[Required work] The required result is every line of the records that includes "download".

[Rendered page images]
———
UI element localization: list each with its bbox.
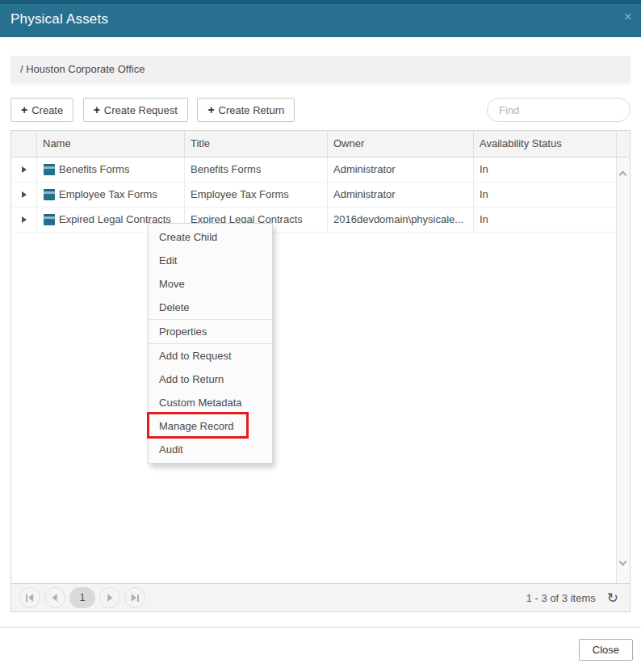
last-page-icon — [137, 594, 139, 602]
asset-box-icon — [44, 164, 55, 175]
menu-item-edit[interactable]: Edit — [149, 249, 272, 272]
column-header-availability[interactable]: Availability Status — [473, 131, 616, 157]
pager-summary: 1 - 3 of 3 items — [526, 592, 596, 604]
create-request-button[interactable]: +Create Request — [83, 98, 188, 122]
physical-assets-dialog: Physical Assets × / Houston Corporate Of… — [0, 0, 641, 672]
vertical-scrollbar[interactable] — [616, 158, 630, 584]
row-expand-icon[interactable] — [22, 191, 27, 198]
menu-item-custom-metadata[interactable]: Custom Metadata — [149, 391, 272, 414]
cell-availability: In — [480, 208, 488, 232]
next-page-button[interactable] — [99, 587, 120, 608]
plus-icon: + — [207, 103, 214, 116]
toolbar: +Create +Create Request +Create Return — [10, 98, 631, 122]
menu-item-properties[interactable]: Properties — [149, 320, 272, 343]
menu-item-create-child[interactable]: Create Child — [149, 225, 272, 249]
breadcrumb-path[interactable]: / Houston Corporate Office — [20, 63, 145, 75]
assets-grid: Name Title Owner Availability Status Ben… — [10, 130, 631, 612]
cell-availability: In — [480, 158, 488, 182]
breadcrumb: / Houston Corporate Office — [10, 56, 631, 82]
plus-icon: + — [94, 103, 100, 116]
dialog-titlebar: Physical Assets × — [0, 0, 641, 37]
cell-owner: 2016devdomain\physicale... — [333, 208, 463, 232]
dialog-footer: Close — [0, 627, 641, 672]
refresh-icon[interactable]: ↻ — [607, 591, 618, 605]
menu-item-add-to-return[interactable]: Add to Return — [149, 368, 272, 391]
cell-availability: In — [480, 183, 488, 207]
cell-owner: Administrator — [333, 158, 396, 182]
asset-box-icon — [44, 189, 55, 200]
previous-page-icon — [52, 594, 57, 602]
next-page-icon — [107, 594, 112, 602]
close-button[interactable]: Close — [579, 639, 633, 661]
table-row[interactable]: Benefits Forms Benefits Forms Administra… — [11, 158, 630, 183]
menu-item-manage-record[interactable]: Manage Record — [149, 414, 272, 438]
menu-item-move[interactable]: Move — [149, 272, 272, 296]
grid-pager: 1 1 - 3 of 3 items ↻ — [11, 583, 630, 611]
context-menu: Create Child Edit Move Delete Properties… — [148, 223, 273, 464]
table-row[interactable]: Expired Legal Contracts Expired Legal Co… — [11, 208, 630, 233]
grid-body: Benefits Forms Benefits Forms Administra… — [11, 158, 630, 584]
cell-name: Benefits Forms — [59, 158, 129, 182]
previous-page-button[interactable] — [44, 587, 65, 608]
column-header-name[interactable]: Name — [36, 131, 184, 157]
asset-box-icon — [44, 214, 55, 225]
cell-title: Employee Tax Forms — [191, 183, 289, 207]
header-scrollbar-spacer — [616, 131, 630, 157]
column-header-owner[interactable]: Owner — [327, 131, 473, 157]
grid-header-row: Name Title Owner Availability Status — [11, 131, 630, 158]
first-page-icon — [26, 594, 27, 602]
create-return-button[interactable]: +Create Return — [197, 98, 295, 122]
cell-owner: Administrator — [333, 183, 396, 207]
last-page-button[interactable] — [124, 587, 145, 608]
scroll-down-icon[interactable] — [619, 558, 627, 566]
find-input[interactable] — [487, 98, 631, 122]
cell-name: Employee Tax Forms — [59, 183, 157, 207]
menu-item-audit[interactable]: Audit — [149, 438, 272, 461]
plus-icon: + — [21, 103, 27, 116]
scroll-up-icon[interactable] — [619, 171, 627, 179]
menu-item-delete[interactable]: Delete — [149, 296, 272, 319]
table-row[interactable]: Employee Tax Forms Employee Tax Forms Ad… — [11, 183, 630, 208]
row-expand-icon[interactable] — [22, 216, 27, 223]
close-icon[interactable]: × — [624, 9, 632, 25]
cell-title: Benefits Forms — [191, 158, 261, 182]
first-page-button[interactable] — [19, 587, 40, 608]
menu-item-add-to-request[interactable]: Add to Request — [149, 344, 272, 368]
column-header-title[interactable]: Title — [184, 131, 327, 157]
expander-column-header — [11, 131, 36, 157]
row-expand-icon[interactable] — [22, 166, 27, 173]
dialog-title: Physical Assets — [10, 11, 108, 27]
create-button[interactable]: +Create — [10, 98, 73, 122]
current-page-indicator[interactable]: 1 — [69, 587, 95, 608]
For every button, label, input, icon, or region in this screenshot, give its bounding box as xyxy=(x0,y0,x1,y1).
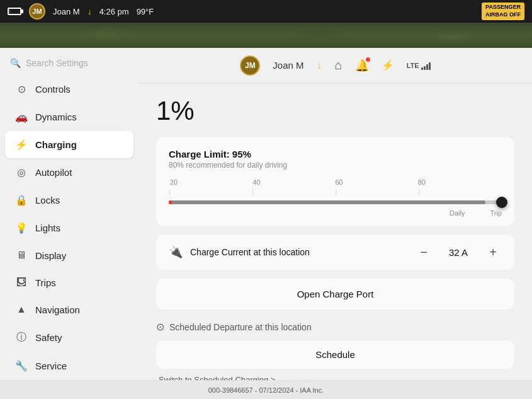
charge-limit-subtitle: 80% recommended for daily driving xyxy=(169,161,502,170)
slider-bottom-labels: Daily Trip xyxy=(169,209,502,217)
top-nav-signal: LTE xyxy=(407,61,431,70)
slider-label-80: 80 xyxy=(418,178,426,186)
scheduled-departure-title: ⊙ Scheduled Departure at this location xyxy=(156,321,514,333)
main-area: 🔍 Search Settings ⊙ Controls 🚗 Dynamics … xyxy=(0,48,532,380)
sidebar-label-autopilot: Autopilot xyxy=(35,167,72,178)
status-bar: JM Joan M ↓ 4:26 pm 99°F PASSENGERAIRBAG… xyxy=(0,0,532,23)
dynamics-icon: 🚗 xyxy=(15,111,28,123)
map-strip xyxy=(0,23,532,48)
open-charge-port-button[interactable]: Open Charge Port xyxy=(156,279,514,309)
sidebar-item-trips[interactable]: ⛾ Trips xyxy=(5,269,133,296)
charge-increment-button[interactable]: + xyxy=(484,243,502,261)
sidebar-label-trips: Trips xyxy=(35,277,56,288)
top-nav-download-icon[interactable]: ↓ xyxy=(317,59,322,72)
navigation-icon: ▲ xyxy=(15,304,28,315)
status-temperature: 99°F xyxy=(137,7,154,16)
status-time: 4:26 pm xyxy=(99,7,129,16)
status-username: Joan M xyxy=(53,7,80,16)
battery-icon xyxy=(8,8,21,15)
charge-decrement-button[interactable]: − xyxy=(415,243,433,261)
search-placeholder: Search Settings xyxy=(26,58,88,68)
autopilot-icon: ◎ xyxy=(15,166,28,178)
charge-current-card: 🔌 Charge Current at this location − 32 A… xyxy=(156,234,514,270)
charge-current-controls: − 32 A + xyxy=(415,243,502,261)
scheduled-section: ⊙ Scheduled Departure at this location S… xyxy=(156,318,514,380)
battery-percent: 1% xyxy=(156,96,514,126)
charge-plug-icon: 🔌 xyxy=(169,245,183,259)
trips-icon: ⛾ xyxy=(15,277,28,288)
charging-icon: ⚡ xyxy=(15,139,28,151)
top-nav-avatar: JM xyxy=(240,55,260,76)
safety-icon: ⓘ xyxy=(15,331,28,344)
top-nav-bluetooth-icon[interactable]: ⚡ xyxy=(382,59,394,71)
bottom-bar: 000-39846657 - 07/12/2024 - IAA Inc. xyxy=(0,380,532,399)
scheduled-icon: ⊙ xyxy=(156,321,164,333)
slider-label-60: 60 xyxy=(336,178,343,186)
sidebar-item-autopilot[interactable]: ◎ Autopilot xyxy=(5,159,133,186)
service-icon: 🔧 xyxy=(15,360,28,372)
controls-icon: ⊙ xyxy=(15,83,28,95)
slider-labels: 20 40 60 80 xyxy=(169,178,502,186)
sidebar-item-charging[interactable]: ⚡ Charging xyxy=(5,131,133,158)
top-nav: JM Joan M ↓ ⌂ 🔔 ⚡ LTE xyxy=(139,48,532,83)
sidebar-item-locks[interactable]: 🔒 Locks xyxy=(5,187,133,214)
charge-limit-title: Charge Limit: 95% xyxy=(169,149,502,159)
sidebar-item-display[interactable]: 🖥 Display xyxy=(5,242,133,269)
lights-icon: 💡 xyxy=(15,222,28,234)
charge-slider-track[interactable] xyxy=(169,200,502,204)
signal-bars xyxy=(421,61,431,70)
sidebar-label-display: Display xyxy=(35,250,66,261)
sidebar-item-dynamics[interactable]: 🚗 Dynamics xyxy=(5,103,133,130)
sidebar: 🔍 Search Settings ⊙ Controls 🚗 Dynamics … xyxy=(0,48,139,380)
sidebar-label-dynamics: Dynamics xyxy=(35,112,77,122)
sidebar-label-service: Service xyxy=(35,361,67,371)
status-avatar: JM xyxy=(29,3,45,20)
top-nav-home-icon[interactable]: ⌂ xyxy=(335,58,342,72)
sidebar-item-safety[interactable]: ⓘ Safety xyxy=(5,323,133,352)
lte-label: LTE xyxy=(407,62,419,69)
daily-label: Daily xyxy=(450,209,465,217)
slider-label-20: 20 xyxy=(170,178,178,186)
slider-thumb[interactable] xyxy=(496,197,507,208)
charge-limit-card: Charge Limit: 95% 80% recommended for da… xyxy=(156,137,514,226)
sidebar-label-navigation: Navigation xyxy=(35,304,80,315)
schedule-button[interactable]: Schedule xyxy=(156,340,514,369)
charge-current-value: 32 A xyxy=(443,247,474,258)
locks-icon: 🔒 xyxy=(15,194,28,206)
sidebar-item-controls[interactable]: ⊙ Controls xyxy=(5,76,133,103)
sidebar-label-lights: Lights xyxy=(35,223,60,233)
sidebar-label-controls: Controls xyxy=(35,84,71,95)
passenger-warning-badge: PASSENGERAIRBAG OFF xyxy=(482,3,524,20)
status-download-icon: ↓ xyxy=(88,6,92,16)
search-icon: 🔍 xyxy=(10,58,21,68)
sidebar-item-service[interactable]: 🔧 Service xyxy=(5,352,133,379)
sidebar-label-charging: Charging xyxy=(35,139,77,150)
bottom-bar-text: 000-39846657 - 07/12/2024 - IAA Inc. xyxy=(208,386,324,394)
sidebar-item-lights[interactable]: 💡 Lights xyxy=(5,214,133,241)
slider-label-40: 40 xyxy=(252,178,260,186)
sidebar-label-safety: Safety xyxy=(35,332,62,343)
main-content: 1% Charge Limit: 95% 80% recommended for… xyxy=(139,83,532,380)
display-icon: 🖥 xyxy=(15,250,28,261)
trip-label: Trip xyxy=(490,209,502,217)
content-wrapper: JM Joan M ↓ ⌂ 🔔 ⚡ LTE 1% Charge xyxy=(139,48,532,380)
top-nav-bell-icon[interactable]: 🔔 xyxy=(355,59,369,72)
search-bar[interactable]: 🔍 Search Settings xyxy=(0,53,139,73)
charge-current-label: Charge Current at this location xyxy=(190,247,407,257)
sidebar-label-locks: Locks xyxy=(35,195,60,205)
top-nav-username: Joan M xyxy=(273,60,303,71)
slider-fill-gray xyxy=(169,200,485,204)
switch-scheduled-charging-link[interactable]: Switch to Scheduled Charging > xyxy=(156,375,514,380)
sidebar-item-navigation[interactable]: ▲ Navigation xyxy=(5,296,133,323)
———
[Result of the exercise]
top-nav-download-icon[interactable]: ↓ xyxy=(317,59,322,72)
status-download-icon: ↓ xyxy=(88,6,92,16)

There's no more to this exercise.